Sept 2, 2012; Seattle, WA, USA; Seattle Mariners catcher Jesus Montero (63, right) is greeted by right fielder Caros Peguero (4) after hitting a solo-home run against the Los Angeles Angels during the fourth inning at Safeco Field. Montero and Peguero both hit solo-home runs in a 2-1 Mariners victory over the Angels.
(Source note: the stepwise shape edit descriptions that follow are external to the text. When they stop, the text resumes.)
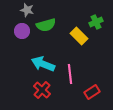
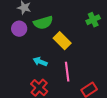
yellow rectangle: (79, 36) -> (62, 41), moved
cyan arrow: (43, 64) -> (40, 62), size x0.6

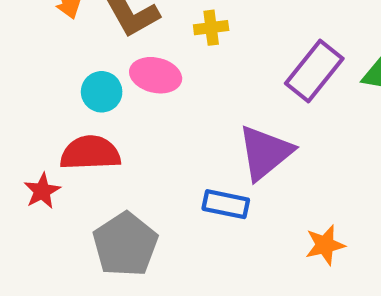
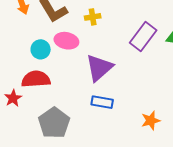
purple triangle: (265, 153) -> (99, 68), moved

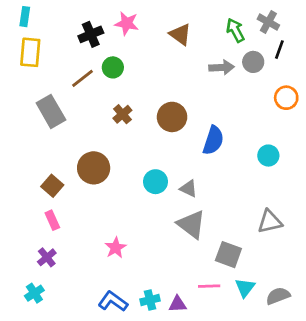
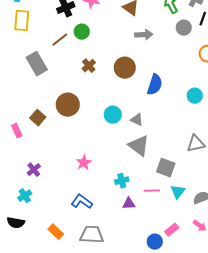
gray arrow: (222, 67) -> (144, 35), moved
pink rectangle: (52, 220) -> (17, 131), moved
cyan cross: (150, 300) -> (122, 181), moved

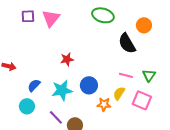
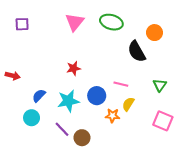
purple square: (28, 16) -> (22, 24), moved
pink triangle: (51, 18) -> (75, 22), moved
pink line: (126, 75) -> (121, 84), moved
pink square: (142, 100) -> (163, 121), moved

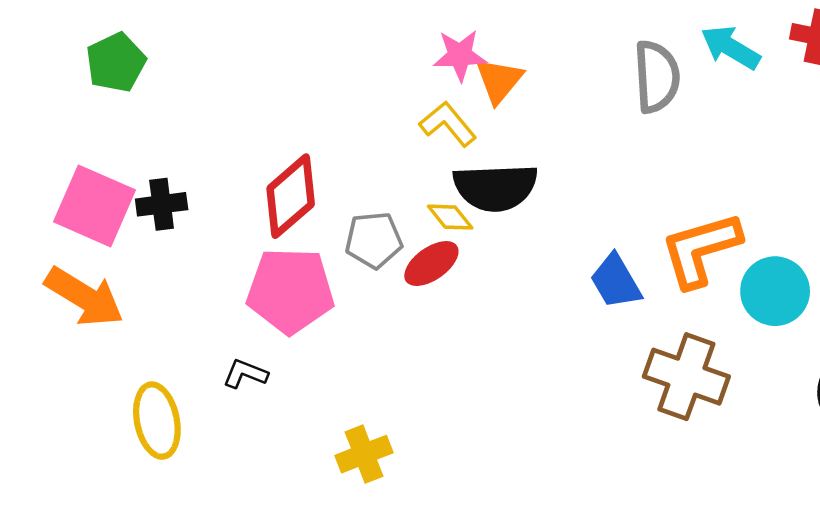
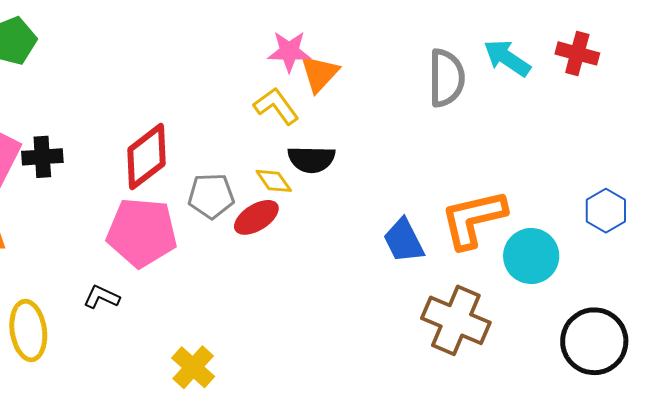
black semicircle: (495, 187) -> (311, 159), size x0.7
yellow cross: (364, 454) -> (193, 367), turned -30

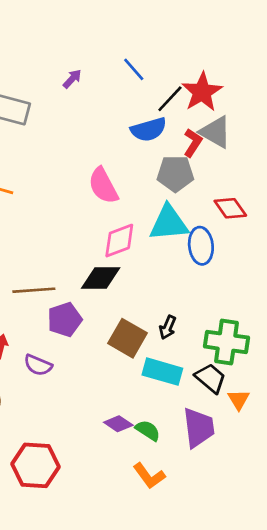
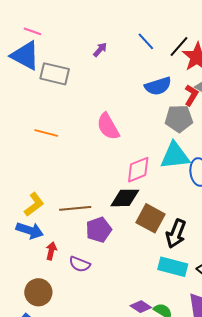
black line: (170, 99) -> (179, 47), moved
pink semicircle: (103, 186) -> (108, 126), moved
black arrow: (168, 327) -> (176, 234), size x1.6
brown square: (128, 338) -> (150, 218), moved

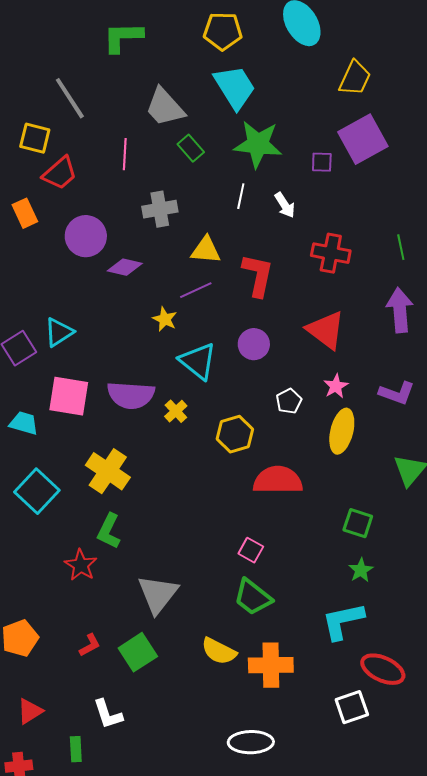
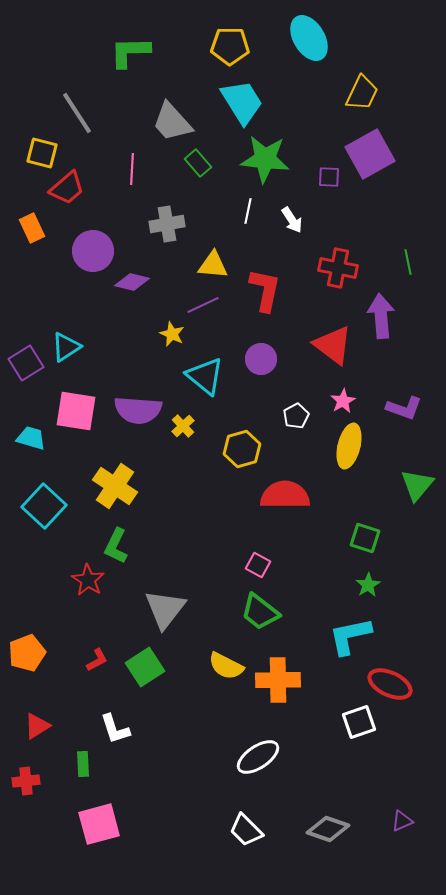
purple arrow: (400, 310) -> (381, 316), moved
white ellipse: (251, 742) -> (258, 757), turned -33

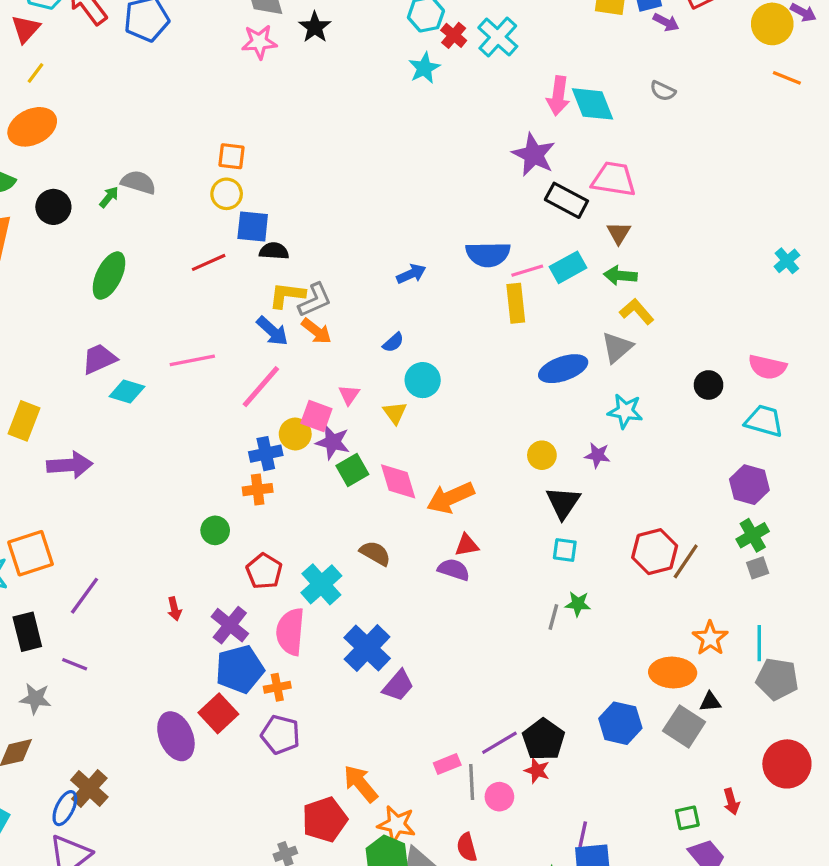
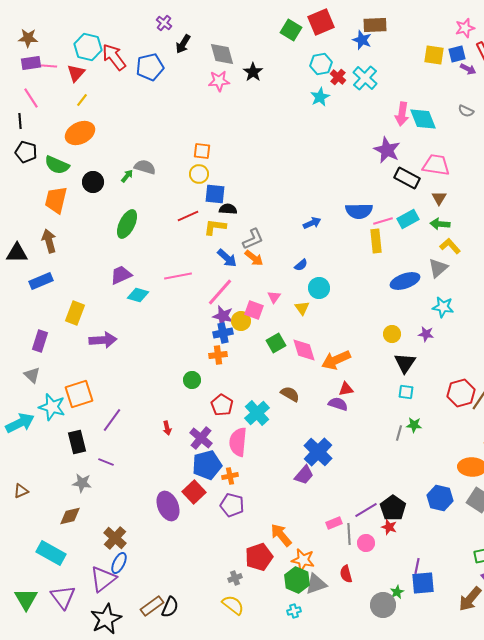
yellow L-shape: (287, 295) -> (215, 227), moved
purple star: (333, 442) -> (223, 316), moved
blue cross: (367, 648) -> (318, 452), moved
blue ellipse: (65, 808) -> (119, 563), moved

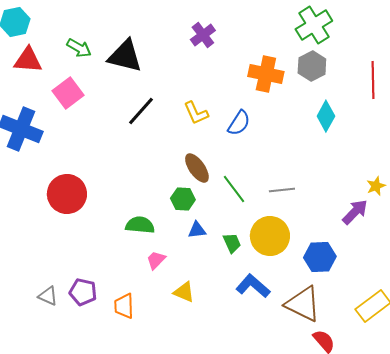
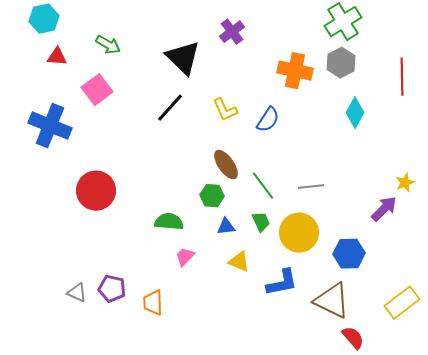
black triangle: (125, 56) -> (183, 58), moved, turned 30
red triangle: (28, 60) -> (57, 57), size x0.7
green trapezoid: (232, 243) -> (261, 222), moved
blue L-shape: (253, 286) -> (282, 283), turned 128
yellow triangle: (184, 292) -> (239, 262), moved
Mandatory Credit: Joe Nicholson-US PRESSWIRE

Post All-Star Stats

Jesus Montero and John Jaso Lead the Mariners Stats in the Second Half.

 Post Break Numbers

Player G AB R H 2B 3B HR RBI BB SO SB CS AVG▼ OBP SLG OPS
Montero 47 181 17 53 5 0 7 26 12 24 0 0 .293 .337 .436 .773
Gutierrez 13 48 7 14 3 0 1 4 4 12 3 1 .292 .358 .417 .775
Carp 22 73 9 21 3 0 1 8 7 16 0 0 .288 .361 .370 .731
Jaso 45 119 15 34 4 0 5 23 28 16 4 0 .286 .421 .445 .866
Seager 56 212 21 58 7 0 8 29 16 35 6 3 .274 .333 .420 .753
Suzuki, I 10 46 8 12 1 2 0 1 2 6 3 0 .261 .292 .370 .661
Liddi 2 4 1 1 0 0 0 0 0 2 1 0 .250 .250 .250 .500
Olivo 26 100 8 24 4 0 3 8 0 33 1 0 .240 .240 .370 .610
Saunders 42 163 23 39 9 1 6 20 7 40 6 0 .239 .275 .417 .692
Robinson 33 112 12 26 4 1 2 9 10 29 6 3 .232 .301 .339 .640
Ackley 54 223 32 51 8 1 5 24 16 38 5 1 .229 .280 .341 .621
Thames 34 106 8 24 5 2 4 11 6 35 1 0 .226 .268 .425 .692
Kawasaki 14 32 3 7 0 0 0 1 2 4 0 0 .219 .265 .219 .483
Ryan 48 140 14 29 7 1 0 7 13 35 3 0 .207 .278 .271 .550
Jimenez 3 5 0 1 0 0 0 0 1 1 0 0 .200 .333 .200 .533
Wells 34 124 14 23 3 2 4 12 8 32 2 0 .185 .246 .339 .585
Figgins 12 17 2 3 0 1 0 1 5 3 0 1 .176 .364 .294 .658
Peguero 13 40 2 7 1 0 2 5 1 20 0 0 .175 .195 .350 .545
Smoak 35 116 9 18 3 0 3 7 12 32 0 0 .155 .238 .259 .497
Triunfel 1 1 0 0 0 0 0 0 0 1 0 0 .000 .000 .000 .000

Jesus Montero’s numbers are more in line with what most of the experts predicted.  If Guti can produce at the same pace as his small sample shows then it is a huge improvement for the team and solidifies the number two spot in the order.  The same could be said for Mike Carp if he too could produce over a full season at the rate he has in the limited time since the break it would be a notable improvement over the struggles of Justin  Smoak whose numbers are sad.  John Jaso‘s second half has been very impressive especially that excellent .421 OBP.  If Kyle Seager can continue with his after break numbers next year and keep displaying his surprising power and RBI’s numbers then third base could be settled for years to come.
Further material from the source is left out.